**What is required:**
The records that follow need to be output exactly as they are.

Saved data entries

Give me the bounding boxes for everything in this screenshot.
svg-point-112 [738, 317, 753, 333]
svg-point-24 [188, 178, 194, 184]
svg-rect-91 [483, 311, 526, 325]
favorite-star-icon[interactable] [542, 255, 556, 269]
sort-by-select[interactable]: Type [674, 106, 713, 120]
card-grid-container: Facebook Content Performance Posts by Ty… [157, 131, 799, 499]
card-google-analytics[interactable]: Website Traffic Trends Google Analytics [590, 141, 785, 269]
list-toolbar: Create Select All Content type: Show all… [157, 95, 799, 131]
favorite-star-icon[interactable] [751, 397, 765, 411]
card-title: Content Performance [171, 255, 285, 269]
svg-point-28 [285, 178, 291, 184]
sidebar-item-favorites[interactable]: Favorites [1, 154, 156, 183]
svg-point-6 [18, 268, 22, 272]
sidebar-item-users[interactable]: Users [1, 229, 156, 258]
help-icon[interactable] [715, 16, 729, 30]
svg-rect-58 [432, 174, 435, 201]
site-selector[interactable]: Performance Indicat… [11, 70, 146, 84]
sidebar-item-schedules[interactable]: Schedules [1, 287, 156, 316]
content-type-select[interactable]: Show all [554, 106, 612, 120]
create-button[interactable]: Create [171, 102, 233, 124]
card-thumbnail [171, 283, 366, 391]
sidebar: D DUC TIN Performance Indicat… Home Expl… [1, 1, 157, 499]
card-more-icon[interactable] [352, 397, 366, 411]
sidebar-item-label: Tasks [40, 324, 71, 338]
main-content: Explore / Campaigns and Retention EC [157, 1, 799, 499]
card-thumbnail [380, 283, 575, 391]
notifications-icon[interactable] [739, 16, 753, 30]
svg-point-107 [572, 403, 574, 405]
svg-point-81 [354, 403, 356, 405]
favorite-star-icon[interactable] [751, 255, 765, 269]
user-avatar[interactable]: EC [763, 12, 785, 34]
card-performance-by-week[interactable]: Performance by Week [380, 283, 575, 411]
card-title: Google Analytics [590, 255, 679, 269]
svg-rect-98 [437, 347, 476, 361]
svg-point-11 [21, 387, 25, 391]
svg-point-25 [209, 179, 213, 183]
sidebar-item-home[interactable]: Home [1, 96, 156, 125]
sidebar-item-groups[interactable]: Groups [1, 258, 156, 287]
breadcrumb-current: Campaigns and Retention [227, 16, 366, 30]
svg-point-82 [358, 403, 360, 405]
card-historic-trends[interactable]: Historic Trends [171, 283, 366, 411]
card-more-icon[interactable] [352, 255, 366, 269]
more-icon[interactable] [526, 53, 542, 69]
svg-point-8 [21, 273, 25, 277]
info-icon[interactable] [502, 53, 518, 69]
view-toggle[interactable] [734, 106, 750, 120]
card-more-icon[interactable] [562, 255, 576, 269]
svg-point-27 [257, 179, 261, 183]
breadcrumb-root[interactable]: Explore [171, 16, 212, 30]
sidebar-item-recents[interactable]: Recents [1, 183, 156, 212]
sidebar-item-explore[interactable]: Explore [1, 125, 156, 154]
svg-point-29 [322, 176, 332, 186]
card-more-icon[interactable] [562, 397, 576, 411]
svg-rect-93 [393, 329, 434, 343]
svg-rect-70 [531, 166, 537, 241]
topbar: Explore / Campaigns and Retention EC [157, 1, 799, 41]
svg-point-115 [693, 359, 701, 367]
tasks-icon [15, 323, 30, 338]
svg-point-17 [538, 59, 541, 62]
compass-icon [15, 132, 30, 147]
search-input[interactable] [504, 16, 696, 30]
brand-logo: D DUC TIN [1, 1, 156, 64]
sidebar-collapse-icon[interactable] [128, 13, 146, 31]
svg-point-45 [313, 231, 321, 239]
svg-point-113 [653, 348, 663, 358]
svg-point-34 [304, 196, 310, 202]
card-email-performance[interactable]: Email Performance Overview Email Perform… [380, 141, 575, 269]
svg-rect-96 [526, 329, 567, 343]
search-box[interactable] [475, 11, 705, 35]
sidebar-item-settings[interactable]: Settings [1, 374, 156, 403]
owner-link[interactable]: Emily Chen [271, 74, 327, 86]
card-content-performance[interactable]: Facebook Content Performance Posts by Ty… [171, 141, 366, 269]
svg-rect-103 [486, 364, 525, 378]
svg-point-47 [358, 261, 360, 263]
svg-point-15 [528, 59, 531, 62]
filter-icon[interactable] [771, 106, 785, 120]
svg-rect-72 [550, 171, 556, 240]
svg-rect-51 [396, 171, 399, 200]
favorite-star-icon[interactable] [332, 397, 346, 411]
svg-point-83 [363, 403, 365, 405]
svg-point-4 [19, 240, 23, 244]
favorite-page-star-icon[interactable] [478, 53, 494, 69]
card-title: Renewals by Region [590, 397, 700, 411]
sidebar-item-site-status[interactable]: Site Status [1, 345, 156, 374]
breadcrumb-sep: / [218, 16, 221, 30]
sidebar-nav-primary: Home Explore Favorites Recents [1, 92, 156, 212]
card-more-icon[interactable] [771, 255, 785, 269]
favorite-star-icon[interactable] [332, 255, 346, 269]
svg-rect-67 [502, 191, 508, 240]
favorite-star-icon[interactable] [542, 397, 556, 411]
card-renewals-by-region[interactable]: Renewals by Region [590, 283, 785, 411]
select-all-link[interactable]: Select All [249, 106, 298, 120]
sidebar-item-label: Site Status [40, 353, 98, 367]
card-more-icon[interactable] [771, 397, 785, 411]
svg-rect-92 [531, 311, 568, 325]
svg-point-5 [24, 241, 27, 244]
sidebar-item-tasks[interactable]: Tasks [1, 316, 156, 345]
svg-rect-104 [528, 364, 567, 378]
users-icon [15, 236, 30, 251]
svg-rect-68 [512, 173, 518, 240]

**Exercise result:**
Give me the bounding boxes for everything in this screenshot.
svg-point-112 [738, 317, 753, 333]
svg-point-24 [188, 178, 194, 184]
svg-rect-91 [483, 311, 526, 325]
favorite-star-icon[interactable] [542, 255, 556, 269]
sort-by-select[interactable]: Type [674, 106, 713, 120]
card-grid-container: Facebook Content Performance Posts by Ty… [157, 131, 799, 499]
card-google-analytics[interactable]: Website Traffic Trends Google Analytics [590, 141, 785, 269]
list-toolbar: Create Select All Content type: Show all… [157, 95, 799, 131]
favorite-star-icon[interactable] [751, 397, 765, 411]
card-title: Content Performance [171, 255, 285, 269]
svg-point-28 [285, 178, 291, 184]
sidebar-item-favorites[interactable]: Favorites [1, 154, 156, 183]
svg-point-6 [18, 268, 22, 272]
sidebar-item-users[interactable]: Users [1, 229, 156, 258]
help-icon[interactable] [715, 16, 729, 30]
svg-rect-58 [432, 174, 435, 201]
site-selector[interactable]: Performance Indicat… [11, 70, 146, 84]
sidebar-item-schedules[interactable]: Schedules [1, 287, 156, 316]
content-type-select[interactable]: Show all [554, 106, 612, 120]
create-button[interactable]: Create [171, 102, 233, 124]
card-thumbnail [171, 283, 366, 391]
sidebar: D DUC TIN Performance Indicat… Home Expl… [1, 1, 157, 499]
card-more-icon[interactable] [352, 397, 366, 411]
sidebar-item-label: Tasks [40, 324, 71, 338]
main-content: Explore / Campaigns and Retention EC [157, 1, 799, 499]
card-thumbnail [380, 283, 575, 391]
notifications-icon[interactable] [739, 16, 753, 30]
svg-point-107 [572, 403, 574, 405]
svg-point-81 [354, 403, 356, 405]
favorite-star-icon[interactable] [751, 255, 765, 269]
user-avatar[interactable]: EC [763, 12, 785, 34]
card-performance-by-week[interactable]: Performance by Week [380, 283, 575, 411]
card-title: Google Analytics [590, 255, 679, 269]
svg-rect-98 [437, 347, 476, 361]
svg-point-11 [21, 387, 25, 391]
svg-point-25 [209, 179, 213, 183]
sidebar-item-home[interactable]: Home [1, 96, 156, 125]
sidebar-item-groups[interactable]: Groups [1, 258, 156, 287]
breadcrumb-current: Campaigns and Retention [227, 16, 366, 30]
svg-point-82 [358, 403, 360, 405]
card-historic-trends[interactable]: Historic Trends [171, 283, 366, 411]
card-more-icon[interactable] [352, 255, 366, 269]
more-icon[interactable] [526, 53, 542, 69]
svg-point-8 [21, 273, 25, 277]
info-icon[interactable] [502, 53, 518, 69]
view-toggle[interactable] [734, 106, 750, 120]
card-more-icon[interactable] [562, 255, 576, 269]
svg-point-27 [257, 179, 261, 183]
breadcrumb-root[interactable]: Explore [171, 16, 212, 30]
sidebar-item-recents[interactable]: Recents [1, 183, 156, 212]
sidebar-item-explore[interactable]: Explore [1, 125, 156, 154]
svg-point-29 [322, 176, 332, 186]
card-more-icon[interactable] [562, 397, 576, 411]
svg-rect-93 [393, 329, 434, 343]
svg-rect-70 [531, 166, 537, 241]
topbar: Explore / Campaigns and Retention EC [157, 1, 799, 41]
svg-point-115 [693, 359, 701, 367]
tasks-icon [15, 323, 30, 338]
svg-point-17 [538, 59, 541, 62]
compass-icon [15, 132, 30, 147]
search-input[interactable] [504, 16, 696, 30]
brand-logo: D DUC TIN [1, 1, 156, 64]
sidebar-collapse-icon[interactable] [128, 13, 146, 31]
svg-point-45 [313, 231, 321, 239]
svg-point-113 [653, 348, 663, 358]
svg-point-34 [304, 196, 310, 202]
card-email-performance[interactable]: Email Performance Overview Email Perform… [380, 141, 575, 269]
svg-rect-96 [526, 329, 567, 343]
search-box[interactable] [475, 11, 705, 35]
sidebar-item-settings[interactable]: Settings [1, 374, 156, 403]
owner-link[interactable]: Emily Chen [271, 74, 327, 86]
card-content-performance[interactable]: Facebook Content Performance Posts by Ty… [171, 141, 366, 269]
svg-rect-103 [486, 364, 525, 378]
svg-point-47 [358, 261, 360, 263]
svg-point-15 [528, 59, 531, 62]
filter-icon[interactable] [771, 106, 785, 120]
svg-rect-72 [550, 171, 556, 240]
svg-rect-51 [396, 171, 399, 200]
favorite-star-icon[interactable] [332, 397, 346, 411]
svg-point-83 [363, 403, 365, 405]
svg-point-4 [19, 240, 23, 244]
favorite-page-star-icon[interactable] [478, 53, 494, 69]
card-title: Renewals by Region [590, 397, 700, 411]
sidebar-item-site-status[interactable]: Site Status [1, 345, 156, 374]
breadcrumb-sep: / [218, 16, 221, 30]
sidebar-nav-primary: Home Explore Favorites Recents [1, 92, 156, 212]
card-more-icon[interactable] [771, 255, 785, 269]
favorite-star-icon[interactable] [332, 255, 346, 269]
svg-rect-67 [502, 191, 508, 240]
favorite-star-icon[interactable] [542, 397, 556, 411]
card-renewals-by-region[interactable]: Renewals by Region [590, 283, 785, 411]
select-all-link[interactable]: Select All [249, 106, 298, 120]
sidebar-item-label: Site Status [40, 353, 98, 367]
card-more-icon[interactable] [771, 397, 785, 411]
svg-rect-92 [531, 311, 568, 325]
svg-point-5 [24, 241, 27, 244]
sidebar-item-tasks[interactable]: Tasks [1, 316, 156, 345]
svg-rect-104 [528, 364, 567, 378]
users-icon [15, 236, 30, 251]
svg-rect-68 [512, 173, 518, 240]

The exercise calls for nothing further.